In 2013, Lilly spent 23.9 percent of its sales on R&D—the highest ratio among all major pharmaceutical companies, according to the Wall Street Journal.
“We increased our R&D spending as a percentage of revenue over this period. Again, investors have said to us and to other companies, ‘You’re spending too much on R&D, you’ve not been productive with it, you need to slash R&D and return that cash to shareholders.’ We think that’s absolutely the worst thing you can do in an industry where R&D is the lifeblood and where these investments are long term in nature,” Lechleiter said in an interview with the Wall Street Journal published Oct. 19.
Lilly stock price has risen 33 percent this year—best among large pharma companies and five times faster than the broader markets. But Lilly remains a controversial stock among analysts.
According to Thomson Reuters, 12 analysts rate Lilly’s stock as hold or underperform—categories which are typically interpreted as a suggestion to sell.
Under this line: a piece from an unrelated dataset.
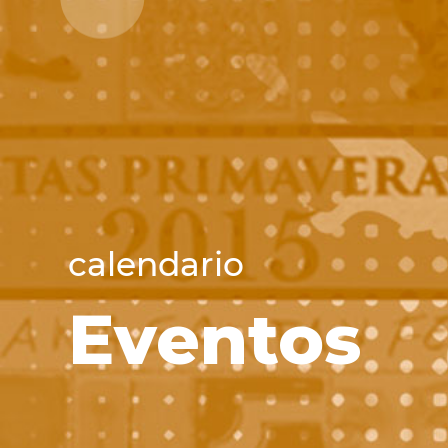
calendario
Eventos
Nine analysts rate Lilly’s stock as either a buy or strong buy.
The bear case highlights that the new drugs Lilly is bringing to market are second and third entrants into their respective markets, which will keep their sales modest.
“We Remain Cautious, Would Take Profits Here,” is how BMO Capital Markets analyst Alex Arfaei titled his Oct. 23 note to investors on Lilly.
But the bull case is that Lilly’s new drugs are relatively low-risk, meaning that Lilly is sure to get some revenue for them. Then in a couple years, Lilly will start releasing human trial results of drugs that could be home runs: solanezumab for Alzheimer’s disease and evacetrapib, which is part of a new class of cholesterol drugs. Lilly is also working on a new drug, called a CGRP inhibitor, that could be an effective treatment for migraine headaches.
Bernstein Research analyst Dr. Tim Anderson, referring to Lilly by its ticker symbol, wrote in Oct. 23 note investors, “While still off in the distance a bit, the approach of evacetrapib data and solanezumab data could start to get investors excited again about the ‘what if they work after all’ scenario–these two drugs could be very large in size and transformative for LLY's financials.”